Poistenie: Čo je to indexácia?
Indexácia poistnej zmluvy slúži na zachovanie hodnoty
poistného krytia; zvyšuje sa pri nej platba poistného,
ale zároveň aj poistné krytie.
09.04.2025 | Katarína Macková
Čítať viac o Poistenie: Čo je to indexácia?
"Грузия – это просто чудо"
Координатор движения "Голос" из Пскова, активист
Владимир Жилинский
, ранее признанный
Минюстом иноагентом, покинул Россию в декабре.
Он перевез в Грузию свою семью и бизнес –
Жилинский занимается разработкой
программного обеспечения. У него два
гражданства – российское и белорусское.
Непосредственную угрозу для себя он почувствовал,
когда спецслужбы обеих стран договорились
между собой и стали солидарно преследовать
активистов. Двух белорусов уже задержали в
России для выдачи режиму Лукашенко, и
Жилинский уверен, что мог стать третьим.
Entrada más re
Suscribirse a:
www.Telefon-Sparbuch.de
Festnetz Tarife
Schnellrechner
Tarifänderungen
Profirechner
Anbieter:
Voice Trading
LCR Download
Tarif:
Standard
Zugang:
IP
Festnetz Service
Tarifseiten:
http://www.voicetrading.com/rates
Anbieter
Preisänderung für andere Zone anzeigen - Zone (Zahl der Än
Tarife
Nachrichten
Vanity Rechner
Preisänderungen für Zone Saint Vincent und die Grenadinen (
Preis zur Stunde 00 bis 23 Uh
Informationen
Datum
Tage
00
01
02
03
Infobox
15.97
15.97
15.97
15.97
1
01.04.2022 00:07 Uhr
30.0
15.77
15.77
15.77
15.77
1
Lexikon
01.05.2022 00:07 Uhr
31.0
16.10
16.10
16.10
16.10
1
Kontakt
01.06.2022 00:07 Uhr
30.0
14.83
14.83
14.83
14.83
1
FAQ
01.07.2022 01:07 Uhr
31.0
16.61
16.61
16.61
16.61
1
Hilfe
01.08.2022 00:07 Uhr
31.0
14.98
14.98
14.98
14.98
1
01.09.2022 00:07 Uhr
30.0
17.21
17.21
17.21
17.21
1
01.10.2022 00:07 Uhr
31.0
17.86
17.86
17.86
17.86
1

WHAT IS REQUIRED — Exact copies of every record are required.

REPLY —
Poistenie: Čo je to indexácia?
Indexácia poistnej zmluvy slúži na zachovanie hodnoty
poistného krytia; zvyšuje sa pri nej platba poistného,
ale zároveň aj poistné krytie.
09.04.2025 | Katarína Macková
Čítať viac o Poistenie: Čo je to indexácia?
"Грузия – это просто чудо"
Координатор движения "Голос" из Пскова, активист
Владимир Жилинский
, ранее признанный
Минюстом иноагентом, покинул Россию в декабре.
Он перевез в Грузию свою семью и бизнес –
Жилинский занимается разработкой
программного обеспечения. У него два
гражданства – российское и белорусское.
Непосредственную угрозу для себя он почувствовал,
когда спецслужбы обеих стран договорились
между собой и стали солидарно преследовать
активистов. Двух белорусов уже задержали в
России для выдачи режиму Лукашенко, и
Жилинский уверен, что мог стать третьим.
Entrada más re
Suscribirse a:
www.Telefon-Sparbuch.de
Festnetz Tarife
Schnellrechner
Tarifänderungen
Profirechner
Anbieter:
Voice Trading
LCR Download
Tarif:
Standard
Zugang:
IP
Festnetz Service
Tarifseiten:
http://www.voicetrading.com/rates
Anbieter
Preisänderung für andere Zone anzeigen - Zone (Zahl der Än
Tarife
Nachrichten
Vanity Rechner
Preisänderungen für Zone Saint Vincent und die Grenadinen (
Preis zur Stunde 00 bis 23 Uh
Informationen
Datum
Tage
00
01
02
03
Infobox
15.97
15.97
15.97
15.97
1
01.04.2022 00:07 Uhr
30.0
15.77
15.77
15.77
15.77
1
Lexikon
01.05.2022 00:07 Uhr
31.0
16.10
16.10
16.10
16.10
1
Kontakt
01.06.2022 00:07 Uhr
30.0
14.83
14.83
14.83
14.83
1
FAQ
01.07.2022 01:07 Uhr
31.0
16.61
16.61
16.61
16.61
1
Hilfe
01.08.2022 00:07 Uhr
31.0
14.98
14.98
14.98
14.98
1
01.09.2022 00:07 Uhr
30.0
17.21
17.21
17.21
17.21
1
01.10.2022 00:07 Uhr
31.0
17.86
17.86
17.86
17.86
1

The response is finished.